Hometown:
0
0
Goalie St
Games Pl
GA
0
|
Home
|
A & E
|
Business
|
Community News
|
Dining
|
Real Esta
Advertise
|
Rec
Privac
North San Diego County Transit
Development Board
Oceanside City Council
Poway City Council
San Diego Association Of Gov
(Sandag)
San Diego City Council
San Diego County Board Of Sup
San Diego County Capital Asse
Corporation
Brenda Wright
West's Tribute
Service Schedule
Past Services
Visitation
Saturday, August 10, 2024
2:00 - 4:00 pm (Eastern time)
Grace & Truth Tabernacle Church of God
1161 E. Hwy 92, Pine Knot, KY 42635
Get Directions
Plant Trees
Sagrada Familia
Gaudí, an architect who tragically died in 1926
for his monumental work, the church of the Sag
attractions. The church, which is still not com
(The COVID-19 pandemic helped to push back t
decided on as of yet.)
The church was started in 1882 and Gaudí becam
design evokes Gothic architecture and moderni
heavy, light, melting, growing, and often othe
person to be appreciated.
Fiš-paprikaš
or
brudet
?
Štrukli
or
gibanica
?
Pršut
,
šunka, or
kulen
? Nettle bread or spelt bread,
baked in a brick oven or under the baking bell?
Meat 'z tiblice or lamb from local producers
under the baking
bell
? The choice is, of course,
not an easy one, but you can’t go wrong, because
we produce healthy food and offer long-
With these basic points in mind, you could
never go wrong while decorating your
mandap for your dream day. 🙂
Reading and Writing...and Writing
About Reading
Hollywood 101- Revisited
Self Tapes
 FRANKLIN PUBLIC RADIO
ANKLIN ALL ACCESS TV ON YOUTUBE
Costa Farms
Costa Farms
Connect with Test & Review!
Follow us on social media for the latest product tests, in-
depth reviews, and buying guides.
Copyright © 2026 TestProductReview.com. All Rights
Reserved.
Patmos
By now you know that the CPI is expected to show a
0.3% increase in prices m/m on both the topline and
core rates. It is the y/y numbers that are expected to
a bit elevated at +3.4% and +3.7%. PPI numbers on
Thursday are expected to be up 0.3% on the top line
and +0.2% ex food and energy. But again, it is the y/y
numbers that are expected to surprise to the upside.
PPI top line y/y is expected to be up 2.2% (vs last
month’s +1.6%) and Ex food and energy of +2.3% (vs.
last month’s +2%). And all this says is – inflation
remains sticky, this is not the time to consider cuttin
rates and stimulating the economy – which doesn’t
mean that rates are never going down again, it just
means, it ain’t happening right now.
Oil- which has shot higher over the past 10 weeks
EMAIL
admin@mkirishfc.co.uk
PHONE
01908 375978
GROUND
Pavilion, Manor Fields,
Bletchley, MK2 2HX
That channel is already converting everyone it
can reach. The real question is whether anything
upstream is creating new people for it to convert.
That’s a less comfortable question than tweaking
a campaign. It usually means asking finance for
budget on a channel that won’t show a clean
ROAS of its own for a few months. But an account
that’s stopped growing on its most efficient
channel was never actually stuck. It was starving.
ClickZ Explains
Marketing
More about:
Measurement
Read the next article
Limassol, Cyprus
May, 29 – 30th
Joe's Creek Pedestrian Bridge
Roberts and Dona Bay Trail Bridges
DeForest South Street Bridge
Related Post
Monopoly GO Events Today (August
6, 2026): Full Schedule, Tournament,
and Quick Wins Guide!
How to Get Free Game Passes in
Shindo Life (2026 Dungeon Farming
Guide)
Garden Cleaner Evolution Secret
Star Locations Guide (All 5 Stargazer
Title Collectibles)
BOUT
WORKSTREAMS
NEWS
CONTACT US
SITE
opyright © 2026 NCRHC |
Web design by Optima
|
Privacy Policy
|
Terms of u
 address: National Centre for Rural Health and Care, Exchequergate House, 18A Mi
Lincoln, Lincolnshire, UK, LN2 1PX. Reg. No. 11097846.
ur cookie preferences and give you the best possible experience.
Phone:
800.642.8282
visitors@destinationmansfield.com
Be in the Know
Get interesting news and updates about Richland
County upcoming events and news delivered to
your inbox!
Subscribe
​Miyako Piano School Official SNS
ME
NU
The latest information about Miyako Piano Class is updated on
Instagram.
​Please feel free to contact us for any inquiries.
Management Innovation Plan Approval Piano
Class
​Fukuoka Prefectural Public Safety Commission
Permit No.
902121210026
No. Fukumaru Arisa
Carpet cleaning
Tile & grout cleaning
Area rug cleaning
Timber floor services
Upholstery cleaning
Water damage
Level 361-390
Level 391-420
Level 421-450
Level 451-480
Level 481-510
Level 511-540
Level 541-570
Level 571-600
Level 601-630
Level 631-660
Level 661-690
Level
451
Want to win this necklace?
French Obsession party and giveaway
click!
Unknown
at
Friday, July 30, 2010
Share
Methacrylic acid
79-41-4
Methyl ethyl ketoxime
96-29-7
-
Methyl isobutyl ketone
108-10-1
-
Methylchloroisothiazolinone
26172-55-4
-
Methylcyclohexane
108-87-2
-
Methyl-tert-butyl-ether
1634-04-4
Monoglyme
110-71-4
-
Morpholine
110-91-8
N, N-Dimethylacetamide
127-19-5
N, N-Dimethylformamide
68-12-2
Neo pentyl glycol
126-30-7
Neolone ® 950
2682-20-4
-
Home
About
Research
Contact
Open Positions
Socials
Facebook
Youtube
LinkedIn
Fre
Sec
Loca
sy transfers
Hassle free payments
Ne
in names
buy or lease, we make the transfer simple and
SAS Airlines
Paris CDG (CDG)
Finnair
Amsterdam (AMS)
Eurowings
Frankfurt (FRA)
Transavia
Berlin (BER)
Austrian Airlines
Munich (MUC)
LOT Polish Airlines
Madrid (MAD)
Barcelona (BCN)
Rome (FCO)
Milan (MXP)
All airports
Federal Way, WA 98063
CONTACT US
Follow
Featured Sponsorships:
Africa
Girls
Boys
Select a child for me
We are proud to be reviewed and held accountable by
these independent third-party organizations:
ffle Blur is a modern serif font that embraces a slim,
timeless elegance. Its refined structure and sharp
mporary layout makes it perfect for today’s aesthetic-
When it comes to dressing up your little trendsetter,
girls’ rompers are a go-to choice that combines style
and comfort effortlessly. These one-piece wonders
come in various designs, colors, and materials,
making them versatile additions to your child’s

■ ■ ■ ■ ■ ■ ■

# [Your assignment]
Go through the listing above and return every line where the word "question" occurs.

# [Response below]
can reach. The real question is whether anything
That’s a less comfortable question than tweaking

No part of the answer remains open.